そう、クレプスリーに会える。考えるだけで胸がドキドキしてくる。 待ってるだけで落ち着かないから総会の準備中もカーダに色々付いて動き回っていた。 そしてさっき割り振られた作業が丁度一段落したときに、聞き間違いようのない声が後ろから聞こえた。

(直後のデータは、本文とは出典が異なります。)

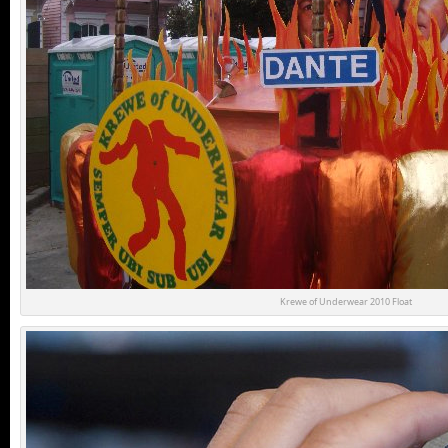
Krewe of Underwear 2010 Float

「おお、カーダ!久しぶりだな!聞いたぞ、元帥になるそうだな!」

僕は胸を弾ませて振り返る。

「クレプスリー!久しぶりだ!ああ、ギリギリだったけど何とか信任を得ることができたよ。そうだ、紹介しよう。友人のハーキャット・マルズだ。ハーキャット、彼はラーテン・クレプスリー。」

カーダが応えながら立ち竦む僕の背中を押す。
でも僕はそれどころじゃなくなっていた。
感動の再開?そんな場合じゃない。
だってまさか。

「我輩もこいつを紹介せんとな。隠れてないでこっちにこんか。紹介しよう。まだ半バンパイアだがなかなかの」

クレプスリーの手を肩に添えられて。
クレプスリーから苦笑を向けられて。

「何でだよ!何でそいつが!」

クレプスリーの横で。






スティーブ・レナードが僕を不思議そうに見ていた。







「どうしたんだハーキャット!」

スティーブに掴みかかった僕を慌ててカーダが引き剥がした。
カーダには突然僕がかんしゃくを起こしたように見えただろう。
クレプスリーが庇うように(いや、実際に庇ったんだ)スティーブの前に出て僕の目の前は真っ赤になった。

何で!

「何で!」

お前が!

「お前が!」
「ハーキャット!」

後ろから抱えるように押さえ込まれ、耳元で名前を叫ばれて僕は息を止めた。

―ああ、そうだ。僕は、ハーキャットで。ぐるぐるする。二人とは、初対面で。もやもやする。掴みかかるのは、いけないことで。どろどろする。僕は、謝らなきゃ―

「ご、めん。人違い…だ。君が大嫌いな奴に、似てたから。」

一言一言ありったけの力を込めて口を動かす。こんな全身の気力を奪われるような嘘は初めてだ。
全てが真実から程遠かった。
だって本当は人違いじゃないし、僕はスティーブを大嫌いなわけじゃない。そりゃ恨んだけど、憎んだけど、今でも残っている感情は哀れみだけだ。シルク・ド・フリークで僕を追い返したとき、スティーブも一緒に救えたと思っていた。

なのに!

クレプスリーがスティーブを優しく見守っている。
クレプスリーがスティーブを心配して守ろうとする。
それがこんなにもつらいとは思わなかった。そこは僕の場所だ!あんたの手下は僕だけだろ!?叫びだしたい気分だ。 これ以上一秒だってここにいるのに耐えられない。
ぐちゃぐちゃな気持ちのまま、僕はカーダの腕を押しのけてどこでもいいからとにかくこの場を離れようとした。
そのときだ。

「別にいいぜ。だけど、」

スティーブが照れくさそうに右手を差し出してきた。

「俺はスティーブ・レナード。お前、俺の親友に似てるから仲良くしてくれると嬉しい。」

返されたセリフに僕の中の真っ黒な気持ちはそれこそ嘘のようにスッと消えていった。そうだ、スティーブは念願のバンパイアになれて、最高の(本当に最高の)師匠からバンパイアの生き方を学んでいるんだ。あのときみたいに残虐非道な性格をしている訳がない。スティーブはバンパイアになれなかったからバンパイアを滅ぼそうとしたんだ。クレプスリーがスティーブを手下として認めたのならスティーブの心が歪む理由なんてない。だから僕に手を伸ばしているのは僕の親友のままのスティーブだ。

ねぇ、クレプスリー。
あんたと笑いあうのが僕でないのは悲しいけれど。
ただもう本当に悲しいけれど。




悲しいだけでは進めない。
僕はスティーブに右手を返し笑顔を返す。